(Data under study)

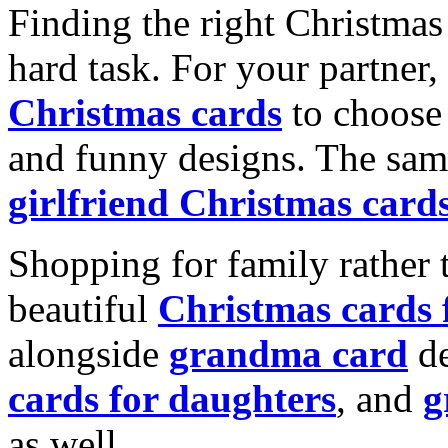
Finding the right Christmas 
hard task. For your partner
Christmas cards
to choose 
and funny designs. The same
girlfriend Christmas card
Shopping for family rather 
beautiful
Christmas cards
alongside
grandma card
de
cards for daughters
, and
g
as well.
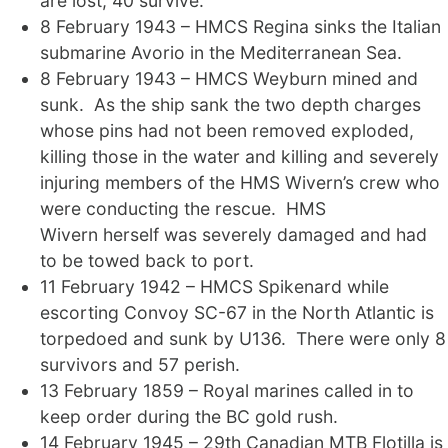
are lost, 40 survive.
8 February 1943 – HMCS Regina sinks the Italian
submarine Avorio in the Mediterranean Sea.
8 February 1943 – HMCS Weyburn mined and
sunk. As the ship sank the two depth charges
whose pins had not been removed exploded,
killing those in the water and killing and severely
injuring members of the HMS Wivern’s crew who
were conducting the rescue. HMS
Wivern herself was severely damaged and had
to be towed back to port.
11 February 1942 – HMCS Spikenard while
escorting Convoy SC-67 in the North Atlantic is
torpedoed and sunk by U136. There were only 8
survivors and 57 perish.
13 February 1859 – Royal marines called in to
keep order during the BC gold rush.
14 February 1945 – 29th Canadian MTB Flotilla is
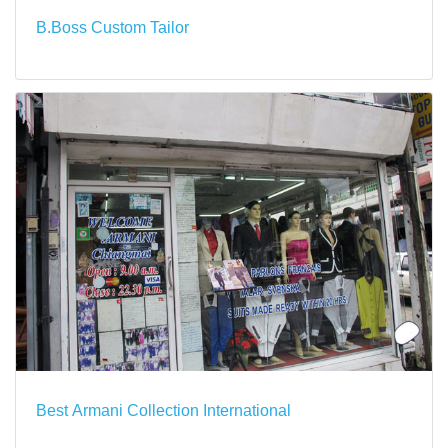
B.Boss Custom Tailor
Best Armani Collection International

(End Data under study)

> _Task objective_
Copy the records exactly, leaving out every picture.

> _Exercise result_
Finding the right Christmas 
hard task. For your partner
Christmas cards
to choose 
and funny designs. The same
girlfriend Christmas card
Shopping for family rather 
beautiful
Christmas cards
alongside
grandma card
de
cards for daughters
, and
g
as well.
are lost, 40 survive.
8 February 1943 – HMCS Regina sinks the Italian
submarine Avorio in the Mediterranean Sea.
8 February 1943 – HMCS Weyburn mined and
sunk. As the ship sank the two depth charges
whose pins had not been removed exploded,
killing those in the water and killing and severely
injuring members of the HMS Wivern’s crew who
were conducting the rescue. HMS
Wivern herself was severely damaged and had
to be towed back to port.
11 February 1942 – HMCS Spikenard while
escorting Convoy SC-67 in the North Atlantic is
torpedoed and sunk by U136. There were only 8
survivors and 57 perish.
13 February 1859 – Royal marines called in to
keep order during the BC gold rush.
14 February 1945 – 29th Canadian MTB Flotilla is
B.Boss Custom Tailor
Best Armani Collection International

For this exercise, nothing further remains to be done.